L’humiliante défaite de Jacques Chirac a satisfait bon nombre d’américain. William Kristol a crié « Vive la France ! » et Radek Sikorski, de l’American Entreprise Institute, a estimé que ce résultat était positif pour les relations transatlantiques car il affaiblissait le plus anti-américains des dirigeants européens. Les réactions officielles ont été beaucoup plus contenues, mais il est sûr que quelques officiels, au moins au Pentagone et dans le bureau du vice-président, sourient face à l’état de confusion régnant en France.
Toutefois, les Américains devraient contenir les applaudissements qu’ils pourraient bientôt regretter.
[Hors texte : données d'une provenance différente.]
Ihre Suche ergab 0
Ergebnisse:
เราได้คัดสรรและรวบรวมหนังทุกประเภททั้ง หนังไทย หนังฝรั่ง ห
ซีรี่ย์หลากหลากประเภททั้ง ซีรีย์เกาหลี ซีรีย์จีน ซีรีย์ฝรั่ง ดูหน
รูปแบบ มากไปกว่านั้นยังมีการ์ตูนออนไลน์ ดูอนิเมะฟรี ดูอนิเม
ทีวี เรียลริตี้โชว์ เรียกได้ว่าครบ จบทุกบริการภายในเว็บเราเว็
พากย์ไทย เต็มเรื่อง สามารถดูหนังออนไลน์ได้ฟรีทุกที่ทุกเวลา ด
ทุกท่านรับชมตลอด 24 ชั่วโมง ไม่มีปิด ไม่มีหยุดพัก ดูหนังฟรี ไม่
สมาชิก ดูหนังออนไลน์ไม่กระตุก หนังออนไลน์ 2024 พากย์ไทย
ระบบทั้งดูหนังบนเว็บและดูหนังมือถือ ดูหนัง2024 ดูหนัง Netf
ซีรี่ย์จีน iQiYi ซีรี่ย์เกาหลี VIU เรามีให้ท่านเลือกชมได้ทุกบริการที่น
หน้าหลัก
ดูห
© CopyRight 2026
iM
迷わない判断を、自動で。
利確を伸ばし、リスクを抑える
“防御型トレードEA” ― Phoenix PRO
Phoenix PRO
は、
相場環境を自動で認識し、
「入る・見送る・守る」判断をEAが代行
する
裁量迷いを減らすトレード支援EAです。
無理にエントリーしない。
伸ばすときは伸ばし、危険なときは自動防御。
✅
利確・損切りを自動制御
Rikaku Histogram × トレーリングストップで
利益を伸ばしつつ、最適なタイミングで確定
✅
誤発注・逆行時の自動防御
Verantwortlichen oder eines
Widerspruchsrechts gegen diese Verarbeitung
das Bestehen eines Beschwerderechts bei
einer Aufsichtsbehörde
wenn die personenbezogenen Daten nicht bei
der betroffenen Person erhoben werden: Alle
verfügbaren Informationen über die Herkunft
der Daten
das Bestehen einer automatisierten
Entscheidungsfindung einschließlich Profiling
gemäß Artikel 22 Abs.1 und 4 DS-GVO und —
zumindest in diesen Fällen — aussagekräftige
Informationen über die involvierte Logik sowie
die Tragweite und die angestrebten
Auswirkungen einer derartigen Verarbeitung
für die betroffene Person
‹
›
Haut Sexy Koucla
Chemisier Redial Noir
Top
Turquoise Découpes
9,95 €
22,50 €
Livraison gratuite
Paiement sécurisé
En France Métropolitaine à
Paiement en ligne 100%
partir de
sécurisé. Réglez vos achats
Ils les regretteront lorsqu’ils se rendront compte que les 55 % des Français qui ont rejeté Chirac et la Constitution l’ont fait avec des motivations presque opposées à celles des Américains qui les ont applaudis. Le refus français pourrait annoncer non pas un réchauffement mais un éloignement transatlantique. La raison principale de la colère récente des Américains envers Chirac, son opposition à la Guerre en Irak, n’a aucun lien avec sa défaite. Au contraire, l’opposition de Jacques Chirac à George W. Bush est la dernière qualité que les Français trouvent à leur président. La nomination de Dominique de Villepin au poste de Premier ministre devrait dissiper les illusions à Washington. Certes, les dirigeants anti-guerre, Jacques Chirac et Gerhard Schröder, voient leur côte de popularité décliner, mais c’est aussi le cas des dirigeants pro guerre, José-Maria Aznar, Silvio Berlusconi et Tony Blair, les derniers 18 mois. On avait assisté à un réchauffement des relations entre Washington et Paris suite à l’offensive de charme de la nouvelle administration Bush mais l’arrivée de Dominique de Villepin à Matignon va y mettre un terme.
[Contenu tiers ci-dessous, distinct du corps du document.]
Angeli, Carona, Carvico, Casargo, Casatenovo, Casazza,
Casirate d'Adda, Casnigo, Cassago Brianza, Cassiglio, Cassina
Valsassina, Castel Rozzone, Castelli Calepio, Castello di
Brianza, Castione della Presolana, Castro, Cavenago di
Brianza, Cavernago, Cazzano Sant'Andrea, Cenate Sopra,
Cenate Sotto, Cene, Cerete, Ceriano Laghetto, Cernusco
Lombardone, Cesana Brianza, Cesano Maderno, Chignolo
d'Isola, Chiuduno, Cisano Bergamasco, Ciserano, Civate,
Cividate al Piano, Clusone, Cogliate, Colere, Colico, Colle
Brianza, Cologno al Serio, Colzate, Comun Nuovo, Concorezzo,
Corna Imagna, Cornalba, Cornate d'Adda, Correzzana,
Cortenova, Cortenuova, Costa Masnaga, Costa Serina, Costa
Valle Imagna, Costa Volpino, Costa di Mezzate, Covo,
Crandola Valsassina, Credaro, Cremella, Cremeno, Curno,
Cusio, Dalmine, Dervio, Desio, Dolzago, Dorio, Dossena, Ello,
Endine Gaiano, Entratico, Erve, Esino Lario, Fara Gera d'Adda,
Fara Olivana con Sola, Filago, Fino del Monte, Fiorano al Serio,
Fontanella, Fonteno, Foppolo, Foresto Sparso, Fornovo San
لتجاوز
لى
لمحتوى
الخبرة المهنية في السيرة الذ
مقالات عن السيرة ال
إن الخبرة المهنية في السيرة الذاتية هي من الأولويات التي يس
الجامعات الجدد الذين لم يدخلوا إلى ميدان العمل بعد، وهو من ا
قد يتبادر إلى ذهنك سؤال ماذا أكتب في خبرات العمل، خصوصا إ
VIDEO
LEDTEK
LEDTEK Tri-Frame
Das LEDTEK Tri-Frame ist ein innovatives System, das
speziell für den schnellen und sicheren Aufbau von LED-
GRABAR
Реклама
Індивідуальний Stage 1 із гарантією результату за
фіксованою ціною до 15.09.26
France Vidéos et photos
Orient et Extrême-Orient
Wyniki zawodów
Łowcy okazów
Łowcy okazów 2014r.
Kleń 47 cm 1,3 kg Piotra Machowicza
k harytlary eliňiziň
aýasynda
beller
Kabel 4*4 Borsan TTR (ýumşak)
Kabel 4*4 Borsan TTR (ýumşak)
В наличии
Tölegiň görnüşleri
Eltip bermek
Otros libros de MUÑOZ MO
Le message des Français ne concernent pas la politique étrangère, elle concerne l’économie. Et contrairement à ce que souhaiteraient les Américains, les Français ne sont certainement pas lassés par les régulations excessives, les impôts trop élevés et le protectionnisme. Si de Villepin écoute vraiment les revendications des électeurs, il y aura donc plus de régulations. En outre, autre mauvaise nouvelle, ce rejet du traité va conduire à une période d’incertitude dans les relations transatlantiques. Quand les États-Unis voudront le soutien de l’Europe sur les questions du monde, ils les trouveront occupés à travailler sur l’avenir institutionnel de l’union européenne. Enfin, il faut considérer l’impact du non sur un autre des objectifs- clés des Américains en Europe : l’élargissement de l’UE vers une inclusion des amis et alliés des Etats-Unis en Europe de l’Est et, un jour, de la Turquie. La victoire du non crée un énorme contretemps aux perspectives de l’Union de continuer à étendre la prospérité et la stabilité de la démocratie vers l’Est.
Les États-Unis doivent admettre que le rejet de ce texte est un échec pour les États-Unis.
« Les néo-conservateurs américains auront des surprises », par Philip Gordon, Le Monde, 6 juin 2005.